И лишь один старый начальник Генштаба Шапошников, последний царский генерал в Красной Армии, спрошенный, как и все, мимоходом, так же мимоходом ответил:

— Да ведь и им должно быть наказание Божье. Не все нам…

Начальник штаба триста двенадцатой дивизии явился в кремлёвский кабинет вождя с опозданием в четверть часа. Наверняка исполнительные слуги переодевали его, когда везли с аэродрома в автомобиле, где майор не мог выпрямиться, чтобы проверить длину новенькой офицерской формы, а когда вывели на улицу — было поздно: брюки оказались настолько Длинными, что бутылки галифе висели у сапожных голенищ, а китель на майоре более напоминал демисезонное пальто.

Однако при этом майор не был смешон или напуган. Он отрапортовал, как положено, после чего сдёрнул с головы маловатую фуражку и встал по Стойке «вольно».

— Товарищ Хитров… Вы по-прежнему утверждаете, что самолёты немецко-фашистских агрессоров потерпели катастрофу над линией фронта?

— Так точно, товарищ Сталин, — показалось, даже плечами подёрнул. — Есть фотографии обломков, свидетельства очевидцев — местных жителей и солдат сапёрной роты.

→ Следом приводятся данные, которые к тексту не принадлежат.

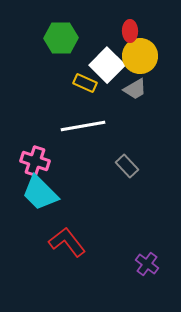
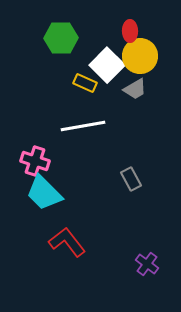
gray rectangle: moved 4 px right, 13 px down; rotated 15 degrees clockwise
cyan trapezoid: moved 4 px right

На сей раз Верховный не таил внутренних чувств, и все было написано на его лице.

— Я первый раз с начала войны слышу, чтобы самолёты противника падали по причине катастрофы, а не от огня наших зенитных батарей или храбрых и умелых действий лётчиков-истребителей, — внушительно выговорил вождь, медленно надвигаясь на майора. — Подумайте, товарищ Хитров. Каждый сбитый самолёт… и особенно ночной бомбардировщик, на подходах к столице нашей Родины — победа для нас и поражение для врага.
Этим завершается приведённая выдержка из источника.